Ceroxylon parvum

Scientific classification
- Kingdom: Plantae
- Clade: Tracheophytes
- Clade: Angiosperms
- Clade: Monocots
- Clade: Commelinids
- Order: Arecales
- Family: Arecaceae
- Genus: Ceroxylon
- Species: C. parvum
- Binomial name: Ceroxylon parvum Galeano

= Ceroxylon parvum =

- Genus: Ceroxylon
- Species: parvum
- Authority: Galeano

Species of palm

Ceroxylon parvum is a species of Ceroxylon native to the slopes of the Andes.

==Description==
The stem reaches 2.5–6 m in height and measures 9–28 cm in diameter. It is pale or whitish near the base, gradually becoming green toward the apex, and is coated in a thin waxy layer.

The crown comprises 11 leaves arranged in a dense, rounded cluster, with senescent leaves often remaining attached and pendent. The leaf sheath is approximately 78 cm long, becoming glabrescent on the adaxial surface and bearing a deciduous covering of scales on the abaxial side. The petiole, about 10 cm long, carries indumentum similar to that of the sheath. The rachis extends to 168 cm; it is flattened along roughly half of its adaxial length and becomes nearly glabrous, while the abaxial surface retains a layer of membranous, shed scales.

Each leaf bears 102–109 pinnae per side, arranged in clusters of two to six. The lower surfaces and midribs of the pinnae are covered with small, elliptical, yellowish scales about 1 mm long, with bases 0.3–0.5 mm wide. These are organized in closely spaced, adjacent rows approximately 0.25 mm in width.

Staminate inflorescences have not been observed.

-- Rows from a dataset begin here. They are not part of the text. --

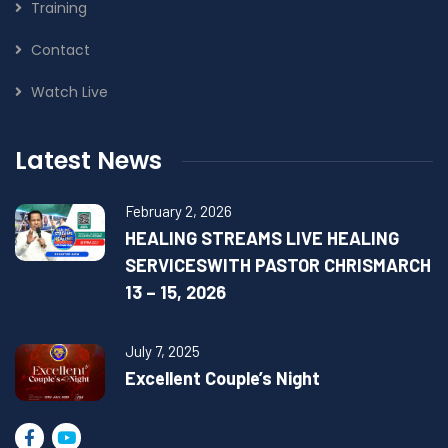
Training
Contact
Watch Live
Latest News
February 2, 2026
HEALING STREAMS LIVE HEALING
SERVICESWITH PASTOR CHRISMARCH
13 – 15, 2026
July 7, 2025
Excellent Couple’s Night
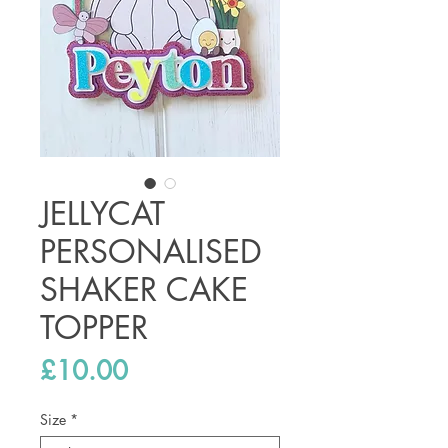
JELLYCAT
PERSONALISED
SHAKER CAKE
TOPPER
Price
£10.00
Size
*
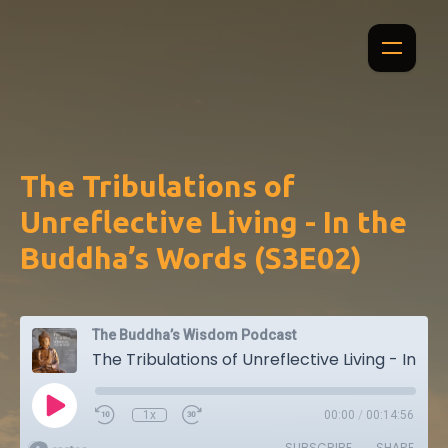
The Tribulations of
Unreflective Living - In the
Buddha’s Words (S3E02)
The Buddha’s Wisdom Podcast
The Tribulations of Unreflective Living - In the Buddha’s Words (S3E02)
1x
00:00
/
00:14:56
SUBSCRIBE
SHARE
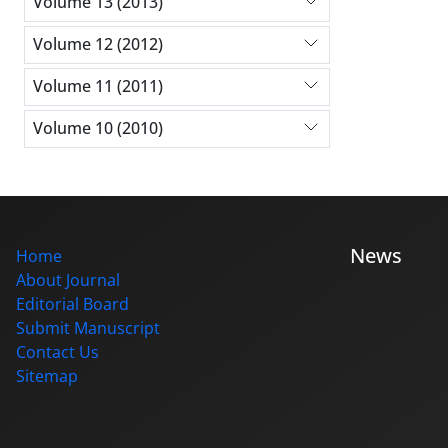
Volume 13 (2013)
Volume 12 (2012)
Volume 11 (2011)
Volume 10 (2010)
News
Home
About Journal
Editorial Board
Submit Manuscript
Contact Us
Sitemap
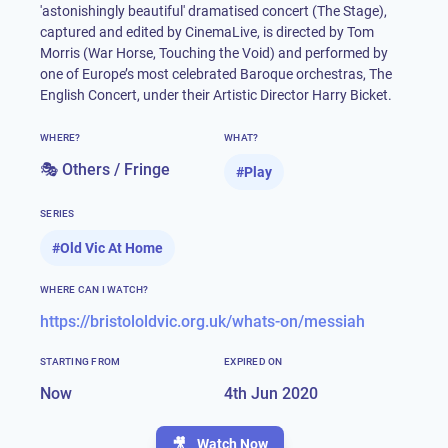
'astonishingly beautiful' dramatised concert (The Stage),
captured and edited by CinemaLive, is directed by Tom
Morris (War Horse, Touching the Void) and performed by
one of Europe’s most celebrated Baroque orchestras, The
English Concert, under their Artistic Director Harry Bicket.
WHERE?
WHAT?
🎭 Others / Fringe
#
Play
SERIES
#
Old Vic At Home
WHERE CAN I WATCH?
https://bristololdvic.org.uk/whats-on/messiah
STARTING FROM
EXPIRED ON
Now
4th Jun 2020
🎥
Watch Now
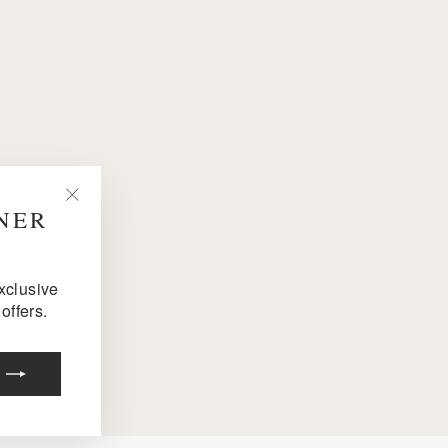
NNER
"Close
(esc)"
exclusive
offers.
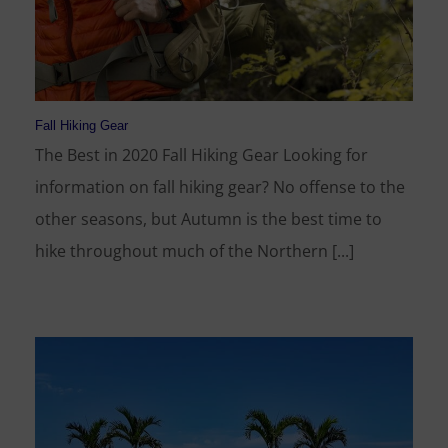
Fall Hiking Gear
The Best in 2020 Fall Hiking Gear Looking for
information on fall hiking gear? No offense to the
other seasons, but Autumn is the best time to
hike throughout much of the Northern [...]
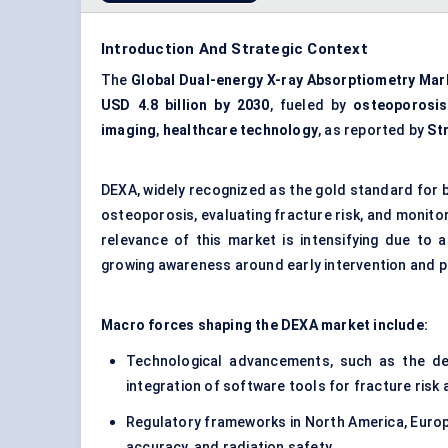
Introduction And Strategic Context
The
Global Dual-energy X-ray Absorptiometry Mar
USD 4.8 billion by 2030
, fueled by
osteoporosis
imaging
,
healthcare technology
, as reported by
St
DEXA, widely recognized as the gold standard for b
osteoporosis, evaluating fracture risk, and monito
relevance of this market is intensifying due to 
growing awareness around early intervention and p
Macro forces shaping the DEXA market include:
Technological advancements, such as the d
integration of software tools for fracture ri
Regulatory frameworks in North America, Europe
accuracy, and radiation safety.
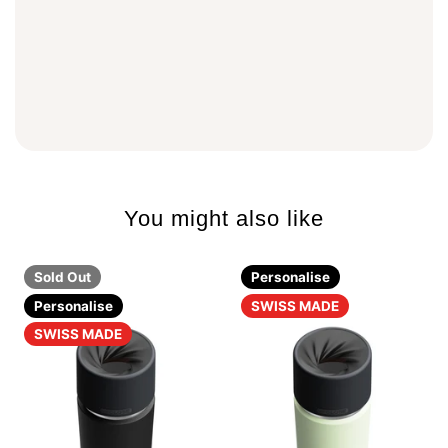
You might also like
Sold Out
Personalise
Personalise
SWISS MADE
SWISS MADE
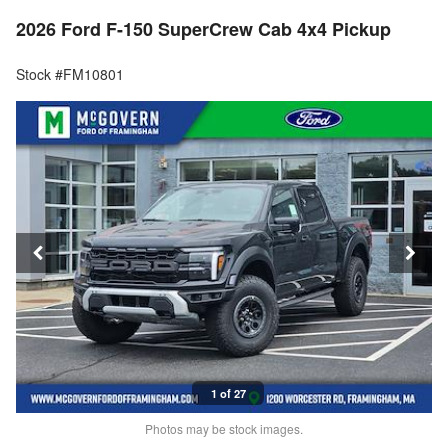
2026 Ford F-150 SuperCrew Cab 4x4 Pickup
Stock #FM10801
1 of 27
Photos may be stock images.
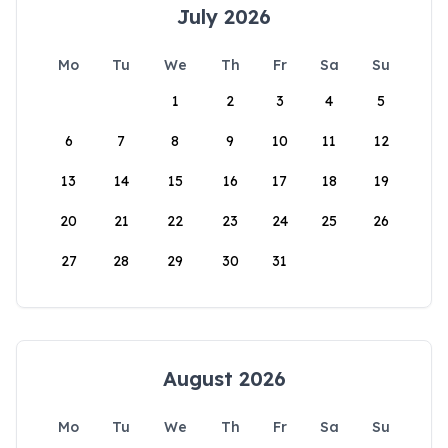
July 2026
Mo
Tu
We
Th
Fr
Sa
Su
1
2
3
4
5
6
7
8
9
10
11
12
13
14
15
16
17
18
19
20
21
22
23
24
25
26
27
28
29
30
31
August 2026
Mo
Tu
We
Th
Fr
Sa
Su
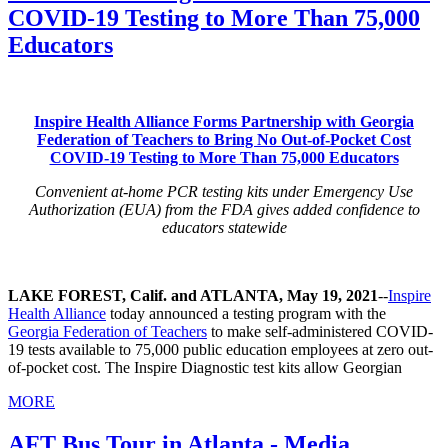
COVID-19 Testing to More Than 75,000
Educators
Inspire Health Alliance Forms Partnership with Georgia
Federation of Teachers to Bring No Out-of-Pocket Cost
COVID-19 Testing to More Than 75,000 Educators
Convenient at-home PCR testing kits under Emergency Use
Authorization (EUA) from the FDA gives added confidence to
educators statewide
LAKE FOREST, Calif. and ATLANTA, May 19, 2021
--
Inspire
Health Alliance
today announced a testing program with the
Georgia Federation of Teachers
to make self-administered COVID-
19 tests available to 75,000 public education employees at zero out-
of-pocket cost. The Inspire Diagnostic test kits allow Georgian
MORE
AFT Bus Tour in Atlanta - Media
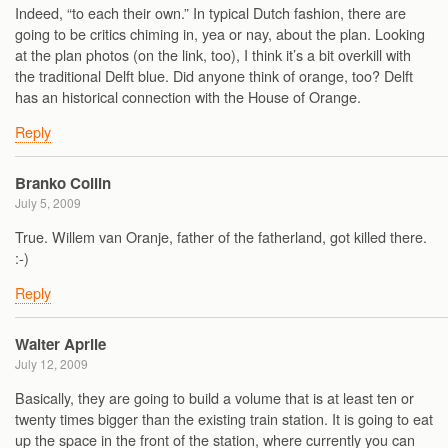
Indeed, “to each their own.” In typical Dutch fashion, there are
going to be critics chiming in, yea or nay, about the plan. Looking
at the plan photos (on the link, too), I think it’s a bit overkill with
the traditional Delft blue. Did anyone think of orange, too? Delft
has an historical connection with the House of Orange.
Reply
Branko Collin
July 5, 2009
True. Willem van Oranje, father of the fatherland, got killed there.
:-)
Reply
Walter Aprile
July 12, 2009
Basically, they are going to build a volume that is at least ten or
twenty times bigger than the existing train station. It is going to eat
up the space in the front of the station, where currently you can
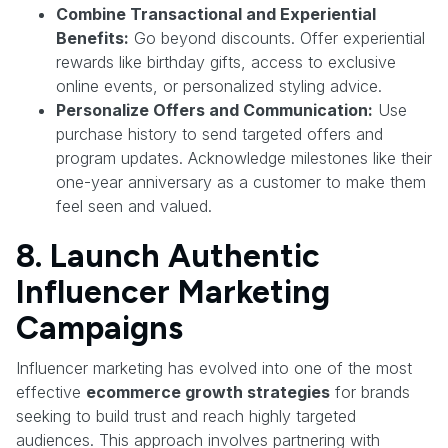
Combine Transactional and Experiential
Benefits:
Go beyond discounts. Offer experiential
rewards like birthday gifts, access to exclusive
online events, or personalized styling advice.
Personalize Offers and Communication:
Use
purchase history to send targeted offers and
program updates. Acknowledge milestones like their
one-year anniversary as a customer to make them
feel seen and valued.
8. Launch Authentic
Influencer Marketing
Campaigns
Influencer marketing has evolved into one of the most
effective
ecommerce growth strategies
for brands
seeking to build trust and reach highly targeted
audiences. This approach involves partnering with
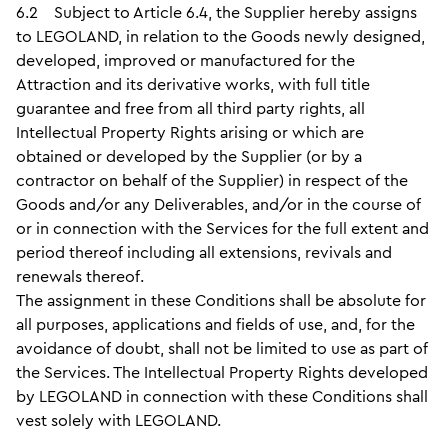
6.2 Subject to Article 6.4, the Supplier hereby assigns
to LEGOLAND, in relation to the Goods newly designed,
developed, improved or manufactured for the
Attraction and its derivative works, with full title
guarantee and free from all third party rights, all
Intellectual Property Rights arising or which are
obtained or developed by the Supplier (or by a
contractor on behalf of the Supplier) in respect of the
Goods and/or any Deliverables, and/or in the course of
or in connection with the Services for the full extent and
period thereof including all extensions, revivals and
renewals thereof.
The assignment in these Conditions shall be absolute for
all purposes, applications and fields of use, and, for the
avoidance of doubt, shall not be limited to use as part of
the Services. The Intellectual Property Rights developed
by LEGOLAND in connection with these Conditions shall
vest solely with LEGOLAND.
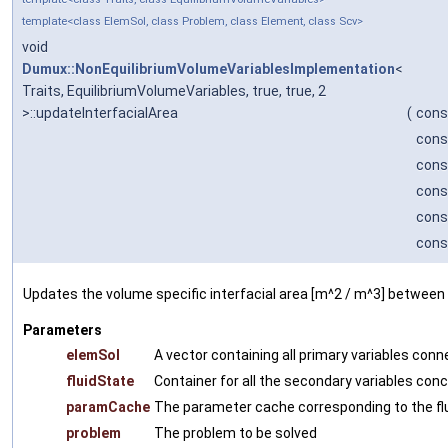
template<class ElemSol, class Problem, class Element, class Scv>
void
Dumux::NonEquilibriumVolumeVariablesImplementation
<
Traits, EquilibriumVolumeVariables, true, true, 2
>::updateInterfacialArea
(
cons
cons
cons
cons
cons
cons
Updates the volume specific interfacial area [m^2 / m^3] between
Parameters
elemSol
A vector containing all primary variables con
fluidState
Container for all the secondary variables conc
paramCache
The parameter cache corresponding to the fl
problem
The problem to be solved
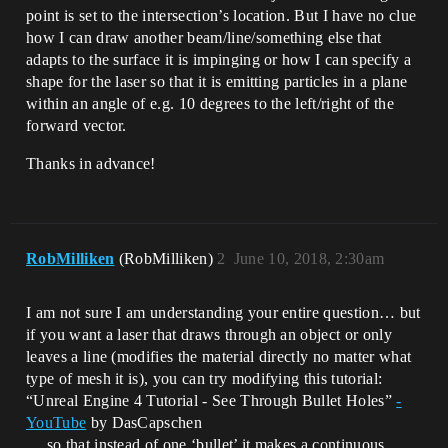
point is set to the intersection’s location. But I have no clue
how I can draw another beam/line/something else that
adapts to the surface it is impinging or how I can specify a
shape for the laser so that it is emitting particles in a plane
within an angle of e.g. 10 degrees to the left/right of the
forward vector.
Thanks in advance!
RobMilliken
(RobMilliken)
2
June 10, 2018, 2:30am
I am not sure I am understanding your entire question… but
if you want a laser that draws through an object or only
leaves a line (modifies the material directly no matter what
type of mesh it is), you can try modifying this tutorial:
“Unreal Engine 4 Tutorial - See Through Bullet Holes”
-
YouTube
by DasCapschen
… so that instead of one ‘bullet’ it makes a continuous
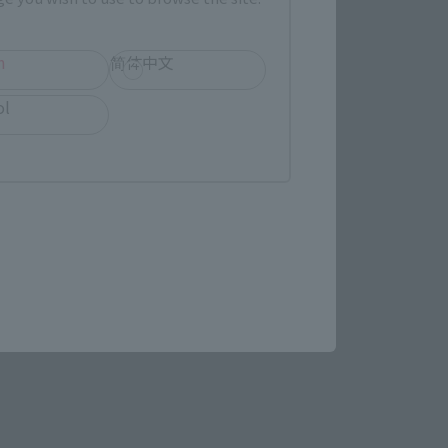
h
简体中文
(Opens in a new tab)
MASHII SPOT OSAKA
ol
(Opens in a new tab)
Bic Camera
re.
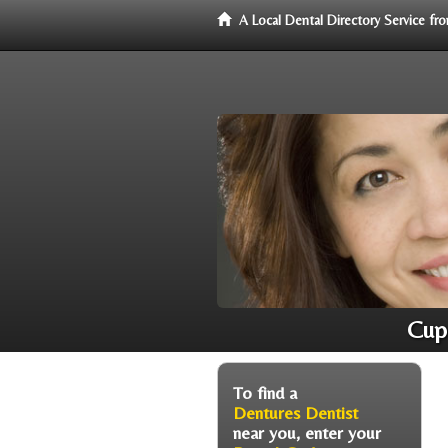
A Local Dental Directory Service f
Cupe
To find a
Dentures Dentist
near you, enter your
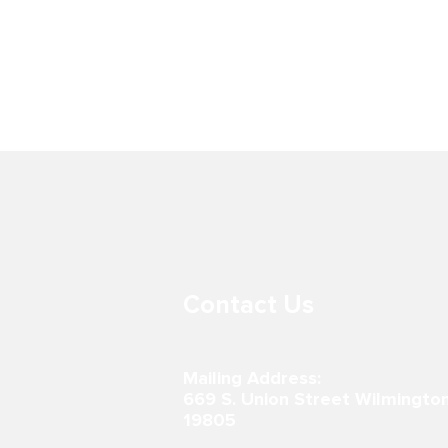
BOYS & GIRLS CLUB AT LORD
BOYS & GIR
BALTIMORE ELEMENTARY
PRITCHETT
SCHOOL
302-867-0996
600 E 7th St.
19801 302-51
Contact Us
Mailing Address:
669 S. Union Street Wilmingto
19805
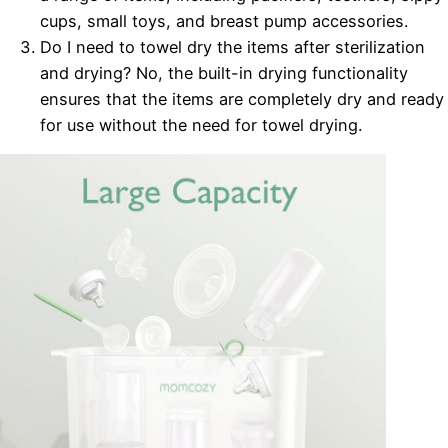
cups, small toys, and breast pump accessories.
Do I need to towel dry the items after sterilization
and drying? No, the built-in drying functionality
ensures that the items are completely dry and ready
for use without the need for towel drying.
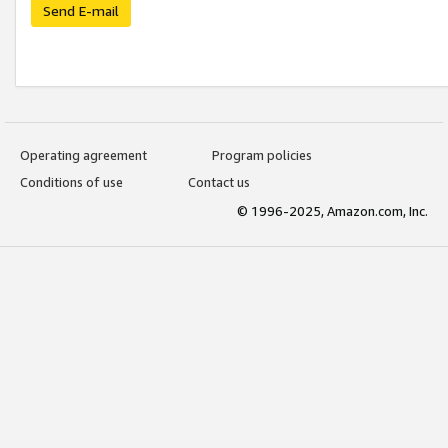
Send E-mail
Operating agreement
Program policies
Conditions of use
Contact us
© 1996-2025, Amazon.com, Inc.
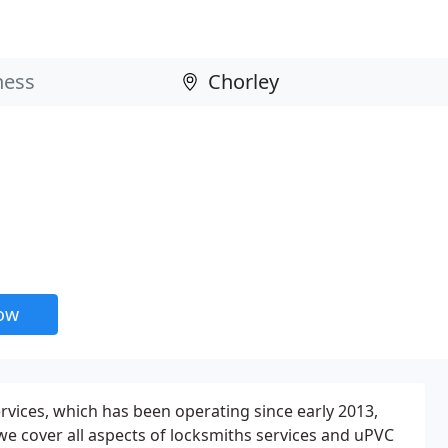
now
rvices, which has been operating since early 2013,
 we cover all aspects of locksmiths services and uPVC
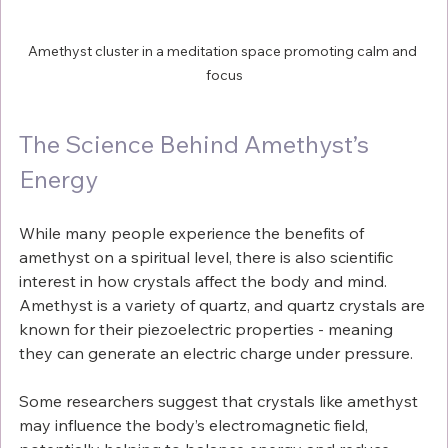
Amethyst cluster in a meditation space promoting calm and 
focus
The Science Behind Amethyst’s 
Energy
While many people experience the benefits of 
amethyst on a spiritual level, there is also scientific 
interest in how crystals affect the body and mind. 
Amethyst is a variety of quartz, and quartz crystals are 
known for their piezoelectric properties - meaning 
they can generate an electric charge under pressure.
Some researchers suggest that crystals like amethyst 
may influence the body’s electromagnetic field, 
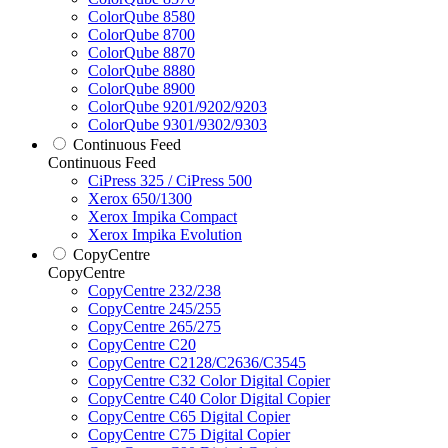
ColorQube 8580
ColorQube 8700
ColorQube 8870
ColorQube 8880
ColorQube 8900
ColorQube 9201/9202/9203
ColorQube 9301/9302/9303
Continuous Feed
Continuous Feed
CiPress 325 / CiPress 500
Xerox 650/1300
Xerox Impika Compact
Xerox Impika Evolution
CopyCentre
CopyCentre
CopyCentre 232/238
CopyCentre 245/255
CopyCentre 265/275
CopyCentre C20
CopyCentre C2128/C2636/C3545
CopyCentre C32 Color Digital Copier
CopyCentre C40 Color Digital Copier
CopyCentre C65 Digital Copier
CopyCentre C75 Digital Copier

Up to four pistillate inflorescences may be present simultaneously. The peduncle reaches 133 cm in length and is about 1.5 cm wide near the apex. The prophyll measures 30 cm long and 7.5 cm wide at its base. Five peduncular bracts are present, ranging from 47–155 cm in length. The rachis is about 65 cm long and supports roughly 55 lateral branches, each subtended by a thin, membranous bract 0.2–0.6 cm long. The longest branches reach 31 cm. The prophyll, peduncle, bracts, and basal portion of the rachis are covered with persistent brown lepidote indumentum, whereas the rachillae are glabrous.

Pistillate flowers have three broadly triangular, acuminate sepals, 1.0–1.5 mm long, fused for 0.6–1.0 mm, not extending to the corolla tube. The three petals are elliptical and acuminate, 5.0–6.5 mm long including a 2–3 mm acumen, and are united for 1.2–2.0 mm at the base. Staminodes number 7–11, including one antisepalous and two or three antipetalous; filaments are about 1 mm long with abortive anthers 0.9–1.2 mm in length. The pistil is green, three-lobed, and 2–3 mm in diameter.

The fruits are globose, 1–2 cm in diameter, and turn orange-red at maturity. The exocarp ranges from smooth to slightly verrucose. In fruit, the persistent perianth shows triangular-acuminate sepals 1.0–1.5 mm long, fused for 0.3–1.0 mm, with lobes that may or may not reach the corolla tube. The petals are ovate-acuminate and fused at the base for 0.3–0.7 mm, broadening toward their attachment. Each fruit contains a single seed measuring 1.0–1.2 cm in diameter. Ceroxylon parvum is the shortest species of Ceroxylon

==Distribution and habitat==
Ceroxylon parvum grows in the eastern slopes of the Andes in Ecuador, in rainforests and clearings at altitudes of 1370 to 1740 m. A second population in southern Peru and western Bolivia was previously included in this species, but is now recognised as Ceroxylon pityrophyllum.